The Project has undergone a local EIA process and authorisation has been granted. Work on site is due to commence shortly. At the time of Bank’s due diligence, the Project design has already been agreed with the Contractor and the NOx emissions were set higher than EU standards.
Following the Bank’s due diligence, the Borrower agreed to apply EU limits in line with EU Bref note standards (BAT) within two years following plant commissioning. This will bring the Project’s emissions fully in compliance with EU BAT requirements.
The Project is in line with EU standards for dust and SOx and these together with NOx will be monitored through a Continuous Emissions Monitoring System (CEMS). It should be noted that NOx emissions have historically been a focus of the regulators and fines have been levied on the old plant. The Project will allow for the use of state of the art technology and the Borrower will work with the regulators to address the methodology to be applied to monitor NOx emission in line with international best practice.
Wastes are handled through the Borrower’s waste management plan which further targets a 5% reduction in waste volumes. Wastewater is directed to the local sewage network. The Borrower has also agreed to fully decommission the old wet lines as part of the Project
The Borrower meets PR 2 requirements and has a high level of gender equality at the management and administration level through its commitment to equal opportunities and non-discrimination. Due diligence further focussed on potential community issues. Although the plant is located in an industrial area, a number of what were once illegal dwellings were constructed within the plant’s Sanitary Protection Zone (SPZ). With the closure of the wet lines and the expected decrease in emissions from the new dry line, the Borrower has committed to agreeing with the relevant authorities a reduction in the extent of the SPZ. The Borrower will continue to monitor ambient air quality at the SPZ boundaries as required by its permit. With the new dry line, the transfer of clay in slurry form via a pipeline from the clay quarry will cease and will now be transported by truck in dry form. Truck load bins will be covered to prevent dust. Transport routes have been selected to avoid residential areas.
The Borrower engages with various stakeholders and undertook a series of public meetings during the EIA process. A Project specific Stakeholder Engagement Plan (SEP) has been developed for the Project as part of the due diligence and will be implemented prior to and during construction and operation.
The SEP will be supported with the disclosure of a Non-Technical Summary document, in English, Russian and Kazakh, and making the local EIA available through the Borrower’s website.

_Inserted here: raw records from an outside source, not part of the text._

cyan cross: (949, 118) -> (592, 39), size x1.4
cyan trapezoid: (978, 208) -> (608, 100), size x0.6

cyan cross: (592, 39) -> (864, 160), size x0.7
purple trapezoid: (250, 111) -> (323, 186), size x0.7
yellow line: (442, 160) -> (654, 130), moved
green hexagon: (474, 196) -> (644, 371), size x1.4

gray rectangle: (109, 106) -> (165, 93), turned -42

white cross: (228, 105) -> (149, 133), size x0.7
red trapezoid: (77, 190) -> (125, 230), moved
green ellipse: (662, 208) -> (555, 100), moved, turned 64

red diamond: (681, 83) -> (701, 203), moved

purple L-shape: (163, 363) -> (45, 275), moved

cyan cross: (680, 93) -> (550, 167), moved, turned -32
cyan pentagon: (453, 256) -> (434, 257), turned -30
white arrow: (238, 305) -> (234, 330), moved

The SEP includes a provision for an appropriate grievance mechanism. The Borrower has in place a well-developed skills transfer and training programme with a local university and a vocational college.

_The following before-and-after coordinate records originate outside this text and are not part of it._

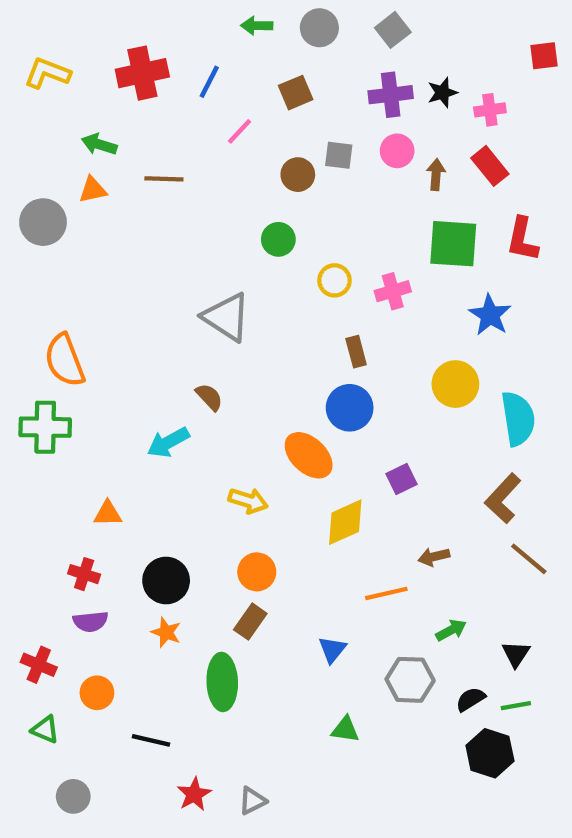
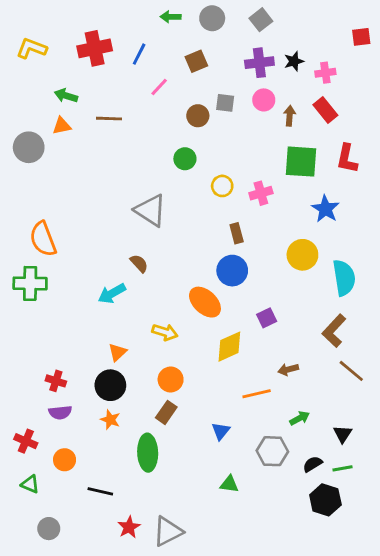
orange triangle: (108, 514) -> (118, 352), moved, turned -42
gray triangle: (252, 801) -> (168, 531), size x1.6

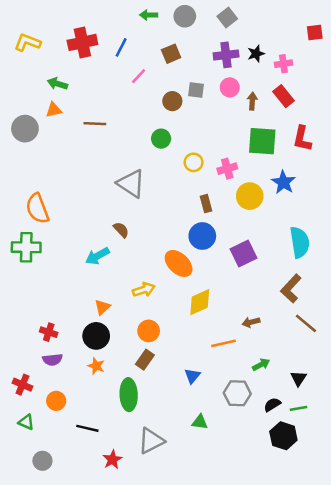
brown line: (109, 119) -> (95, 124), moved
yellow circle: (302, 255) -> (250, 196), moved
purple square: (267, 318) -> (243, 253), moved, size x1.5
yellow arrow: (165, 332) -> (144, 290), turned -35
gray triangle: (168, 531) -> (151, 441), moved

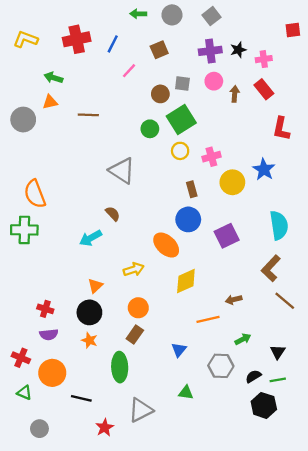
green square: (262, 141) -> (181, 120), moved, turned -36
orange circle: (56, 401) -> (52, 373), size x1.5

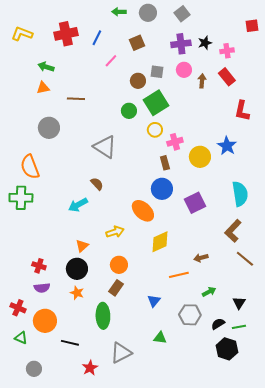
gray circle: (23, 120) -> (49, 128), moved
pink cross: (211, 157) -> (175, 142), moved

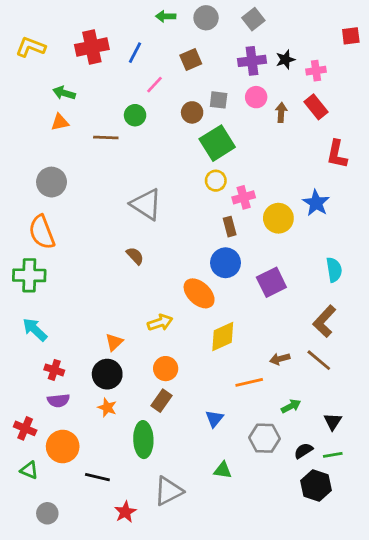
green circle: (129, 111) -> (135, 115), moved
gray circle: (49, 128) -> (52, 182), moved
cyan semicircle: (240, 194) -> (334, 270), size x0.7
cyan arrow: (78, 205) -> (35, 330), moved, turned 72
brown line: (245, 259) -> (319, 360), moved

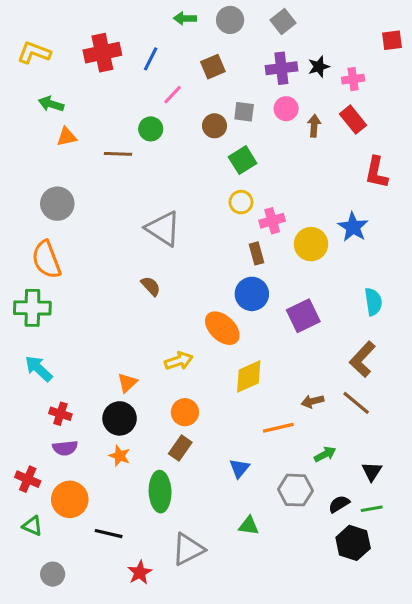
green arrow: (64, 93) -> (51, 104), moved
green square: (217, 143) -> (243, 160), size x0.7

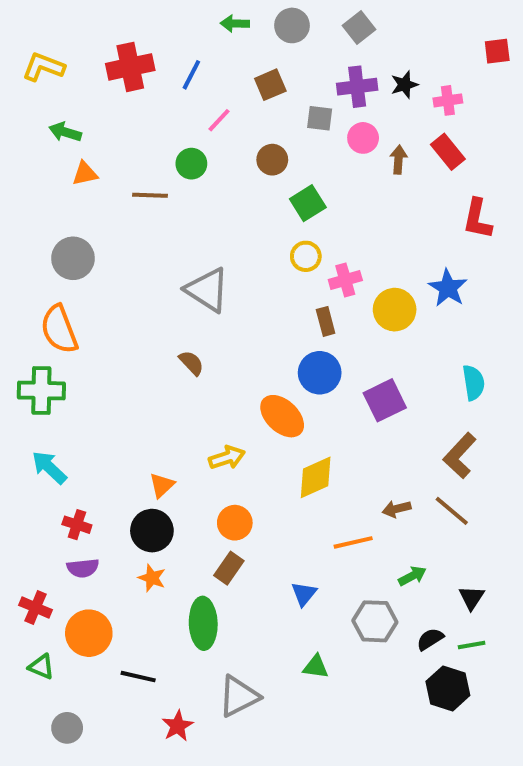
gray square: (244, 112) -> (320, 118), moved

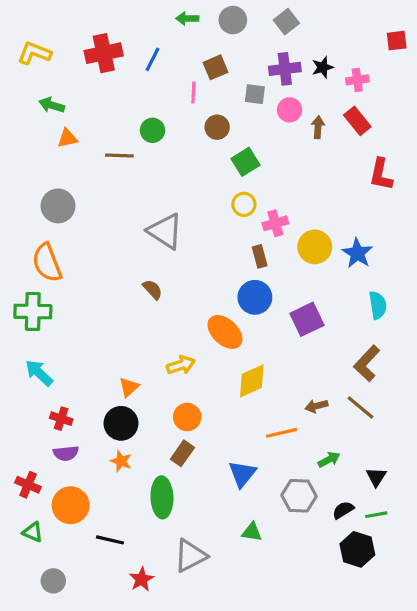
pink line: (219, 120) -> (193, 93), moved, turned -40
blue star: (448, 288) -> (357, 253), moved
blue triangle: (304, 594) -> (242, 474), size x1.4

An Environmental and Social Action Plan has been agreed with the Borrower, and in addition to the actions described above, includes: the development, implementation and certification of an energy management system; the development, together with the EBRD, of a roadmap for the use of alternative fuels ; the development of a wet line decommissioning plan and a quarry re-cultivation plan; the commitment to organise a workshop in the local area to showcase the Borrower’s approach to the management of environmental, social and health and safety issues; the undertaking of an audit of contractor worker accommodation against the EBRD’s and IFC’s “Workers’ accommodation: processes and standards” guideline; and the development of a corporate social responsibility (CSR) report in local language starting in 2017. The Borrower will be required to submit annual environmental and social reports to the EBRD. The EBRD will conduct monitoring visits to the project as deemed necessary.